In 1985, he decided he had to give up his job at his father's ranch near Ukiah and move. "I realized Anderson Valley was part and parcel of my brand," he told me. "I built a tasting room and storage facility here. It was all about the geography of the place." But he didn't own his own vineyards; he bought his grapes from growers in Anderson Valley. "I chose the Champagne model, not the Napa Valley model of the spoiled brain surgeon who wants a lifestyle," he said. "I wanted to be the proprietor, with a winery that was multivineyard, multigrower, multivintages, and multivarietals. It worked for 400 years. Why couldn't it work here?"

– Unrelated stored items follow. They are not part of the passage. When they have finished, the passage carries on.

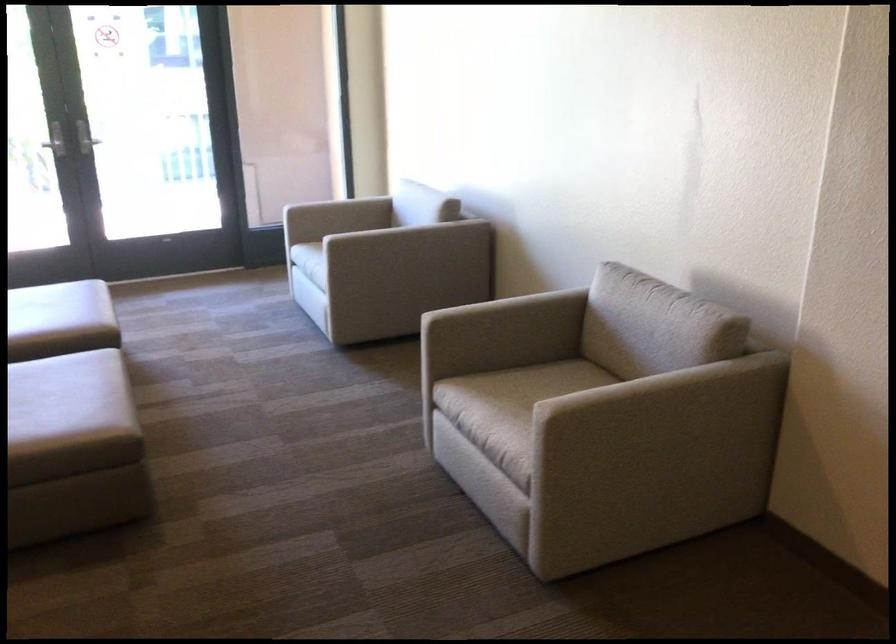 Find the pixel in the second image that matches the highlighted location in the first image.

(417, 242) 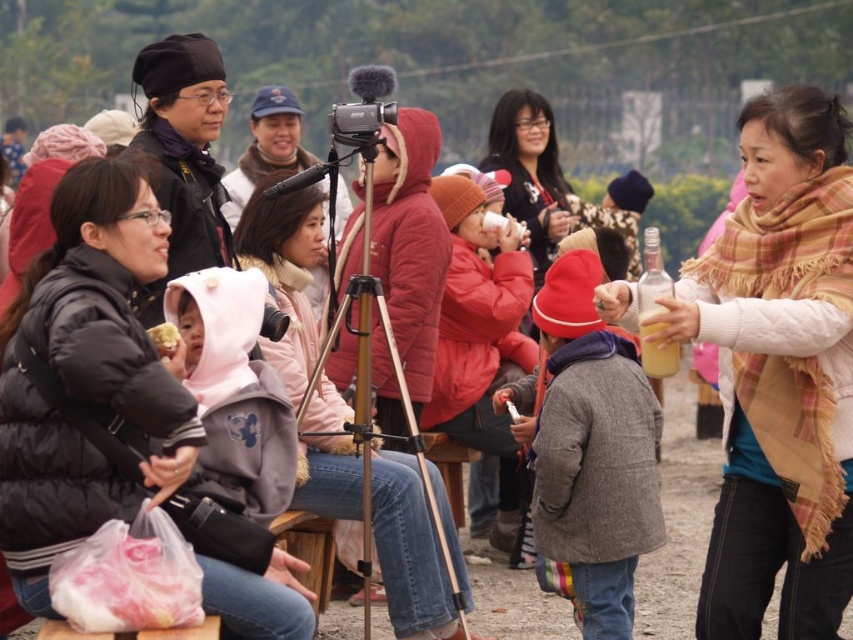 In the scene shown: How far apart are black puffy jacket at left and black matte tripod at center?

A distance of 8.02 meters exists between black puffy jacket at left and black matte tripod at center.

Can you confirm if black puffy jacket at left is positioned to the left of black matte tripod at center?

Yes, black puffy jacket at left is to the left of black matte tripod at center.

Does point (264, 616) lie behind point (358, 316)?

No, it is in front of (358, 316).

Image resolution: width=853 pixels, height=640 pixels. What are the coordinates of `black puffy jacket at left` in the screenshot? It's located at (86, 378).

Looking at this image, is plaid scarf at center below black matte tripod at center?

Yes, plaid scarf at center is below black matte tripod at center.

Does plaid scarf at center appear on the left side of black matte tripod at center?

Incorrect, plaid scarf at center is not on the left side of black matte tripod at center.

This screenshot has height=640, width=853. Identify the location of plaid scarf at center. (779, 372).

Does plaid scarf at center have a larger size compared to yellow matte cake at center?

Yes.

Can you confirm if plaid scarf at center is positioned above yellow matte cake at center?

No, plaid scarf at center is not above yellow matte cake at center.

Who is more distant from viewer, (830, 579) or (163, 348)?

The point (830, 579) is behind.

Identify the location of plaid scarf at center. This screenshot has height=640, width=853. (779, 372).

One of the most challenging tasks was the marketing and distribution of the wine. "The champagne business is much more like the perfume business than the wine business," Scharffenberger said. "It's about perceived value." His competitors were entertaining restaurateurs and distributors across the country or awarding premiums to distributors for new accounts. "It requires gobs of cash," he continued. "These people had it. I didn't. I had inventory and tried to use inventory to finance as much of my marketing as possible." He staged large bashes at the latest clubs in San Francisco. "I gave parties in ratty clubs for a thousand people and would invite wait staff -- in a few years, half of them would be buyers," he said. "We would buy really cheap caviar and cheap Brie. The budget was a bottle a person. It would be a thousand bottles of sparkling wine. These people still remember those parties." He was consciously crafting an aura for his sparkling wine that would associate it with fun, not snootiness. It didn't hurt that he was having fun himself.
But he increasingly felt the need to find a partner. Big French champagne companies -- Mumm, Roederer, Piper-Heidsieck, Taittinger, Moët & Chandon -- were starting or expanding their California sparkling-wine production. "I was the poorest person in the sparkling-wine business in California by the late '80s," Scharffenberger told me. "I was the only person without deep pockets or a French partner." He was looking for someone to help him build his own winery when John Fetzer, Barney Fetzer's son, invited him to a lunch for a representative of the beverage department of BSN (now Groupe Danone), a French food conglomerate best known in this country for Dannon yogurt and Evian water. Scharffenberger brought along some of his sparkling wine. "The guy really liked it," Scharffenberger recalled. "It was a done deal in four weeks."
For Scharffenberger, BSN was a dream partner. With BSN's money, he bought property in Philo for a winery and vineyards. Then, as so often happens with dreams, the reverie ended. The collapse of communism in Eastern Europe suddenly presented a great opportunity for the French company to expand its core businesses of biscuits and bottled water. To raise cash, it sold its sparkling-wine operation -- in which Scharffenberger Cellars was, as its founder says, "a little blip" -- to the luxury conglomerate LVMH in 1991. Scharffenberger stayed with his company, of which he still owned about 10 percent, but he became increasingly restless. Temperamentally, he is better suited to starting a company than to running it day to day; now, even less to his liking, he had to answer to a boss. When LVMH made a decision in 1995 to buy out minority shareholders in all its myriad businesses, Scharffenberger was delighted.